On 12 June 2013 the Spanish public prosecutor lodged a criminal claim against Barcelona footballer Lionel Messi for tax fraud. Messi is a worldwide celebrity, so the claim has attracted a lot of press attention.
News of the claim will have been unpleasant not only for Messi but also for his sponsors, as the negative impact of such a claim could extend to the reputation of the brands Messi was endorsing.
Sponsors may even argue that, in such situations, endorsement agreements might be rendered worthless because the purpose of the endorsement as originally pursued (to associate a brand with the positive values generated by the star in question) is defeated when the brand begins to be associated with negative publicity about them.
Sponsors might also wonder if claims against their stars could be a reason to terminate their agreements. This may be so, but this area is fraught with problems of interpretation where the parties’ rights in this regard are not set out precisely in the agreement or where morals or customs differ from one nationality to another. Sponsors face a difficult balance between a generic clause, which might not be sufficient as it could leave them unprotected from uncertain but still damaging acts, and a clause that attempts to set out specifically every act that might cause damage to the sponsor’s brand, which would always be incomplete.
Taking a recent example from the franchising world, The Body Shop’s franchise contract was the subject of a case in the Madrid Appellate Court. The contract provided a right to terminate where the franchisee, or any of the managers, executives, directors or partners acted in a way that could damage the repute or quality of the products, or in a way contrary to or in conflict with the values of the beauty care brand. The court held that this clause was sufficient to entitle the franchisor to terminate an agreement with a franchisee who was suspected of using the franchised shops for money laundering.

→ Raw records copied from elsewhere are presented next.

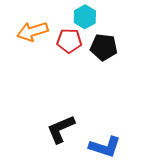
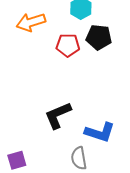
red pentagon: (69, 41) -> (68, 45), moved

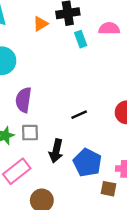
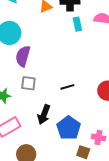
purple semicircle: (24, 100) -> (23, 56), moved
gray square: (30, 133) -> (28, 83), moved

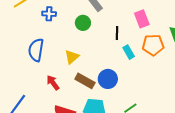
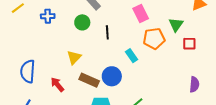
black line: (117, 33) -> (107, 32), moved
blue semicircle: (36, 50) -> (28, 71), moved
cyan rectangle: (129, 52) -> (132, 56), moved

Sponsors, therefore, will need to carefully examine the particular circumstances of the parties, their respective values, the specific products and services to be endorsed, as well as the territorial scope of the agreement. The aim is to balance the risks of damage to the reputation of a house brand by an association with an external party’s activities which are beyond the brand owner’s control, with the benefits that come with the endorsement of an individual with a large public following.